Pulsatilla complaints are worse in the evening and at night. So if you have a child who has been exposed to the infection of measles and you have the typical dry cough which is better at night you may give Euphrasia and it will be of considerable help before the measles rash appears.

Very often a parent is worried because a child has a dry hard cough which nothing appears to relieve, and then after a few days of this tiresome cough a definite rash of measles appears. Incidentally both Euphrasia and Pulsatilla have a rash resembling measles, hence their use in this disease, together with the discriminating symptoms that apply in any particular case.

Again, in earache this remedy is a wonderful help. A child goes to bed apparently well and wakes later with pain in the ear, and the little patient is miserable, whining and tearful. Pulsatilla, given frequently until relief is obtained, will be indicated here, but if the child is cross, snappy, and generally impatient, Chamomilla is more likely to be the remedy required.

In both cases the patient is better moving about or being carried slowly up and down, but in the one case it will be tearful and sad while in the other it will be irritable and snappy.

In headaches of schoolgirls Pulsatilla is also helpful, especially when associated with the “monthly period”; not necessarily caused by it but associated with it. Very often it is a one-sided headache; it may be of the throbbing congestive type.

Relief will be obtained from cold applications and from external pressure; from slowly moving about and not from keeping still, like the Bryonia patient. Like all Pulsatilla symptoms, the headache is worse towards evening and at night.

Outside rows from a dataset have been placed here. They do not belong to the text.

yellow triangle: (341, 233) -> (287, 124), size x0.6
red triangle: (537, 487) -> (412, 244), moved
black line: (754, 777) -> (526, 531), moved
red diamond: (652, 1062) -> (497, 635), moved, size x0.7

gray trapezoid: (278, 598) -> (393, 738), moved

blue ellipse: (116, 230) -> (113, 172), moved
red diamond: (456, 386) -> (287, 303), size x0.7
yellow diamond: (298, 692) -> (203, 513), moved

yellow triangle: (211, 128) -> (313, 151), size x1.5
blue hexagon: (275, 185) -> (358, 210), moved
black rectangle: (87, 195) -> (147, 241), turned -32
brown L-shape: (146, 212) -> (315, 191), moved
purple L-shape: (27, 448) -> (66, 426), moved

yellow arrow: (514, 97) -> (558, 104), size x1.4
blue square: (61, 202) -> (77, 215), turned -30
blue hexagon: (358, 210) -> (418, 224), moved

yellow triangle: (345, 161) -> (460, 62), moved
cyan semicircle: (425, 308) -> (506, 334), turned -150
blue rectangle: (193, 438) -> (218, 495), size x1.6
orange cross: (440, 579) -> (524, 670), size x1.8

As can be easily imagined, Pulsatilla is an invaluable remedy for troubles at the menstrual period, especially of a painful form. Many symptoms belonging to the female sexual organs are helped by this remedy. For example, delayed menses, especially in young girls, or where the menses have been suppressed through bathing or paddling in cold water at a time when the menses were due to appear. Also for girls who should be “developing” and are slow in doing so.

Another infections disease where Pulsatilla is of use is in mumps, and as many of you are aware, mumps may cause trouble in other parts of the body, the breasts or the ovaries for instance, and it is particularly in such instances that this remedy should be thought of.

In all illnesses associated with whatever part of the body and requiring Pulsatilla, the mental outlook characteristic of this remedy will generally be present in some form or other.

F J Wheeler
Francis James Wheeler 1877 – 1960 MRCS, LRCP was a British orthodox physician who converted to homeopathy. He came from Southport and who was a friend and colleague of Edward Bach, and he helped to prove the flower remedies as each was discovered. Author of The Bach Remedies Repertory, Some observations on primary carcinoma of the liver: with references to museum specimens, and co- editor of The Bach Flower Remedies: Including Heal Thyself, the Twelve Healers, the Bach Remedies Repertory, Samuel Hahnemann, his life and work: based on recently discovered state papers, documents, letters, &c, and A case of Appendicitis.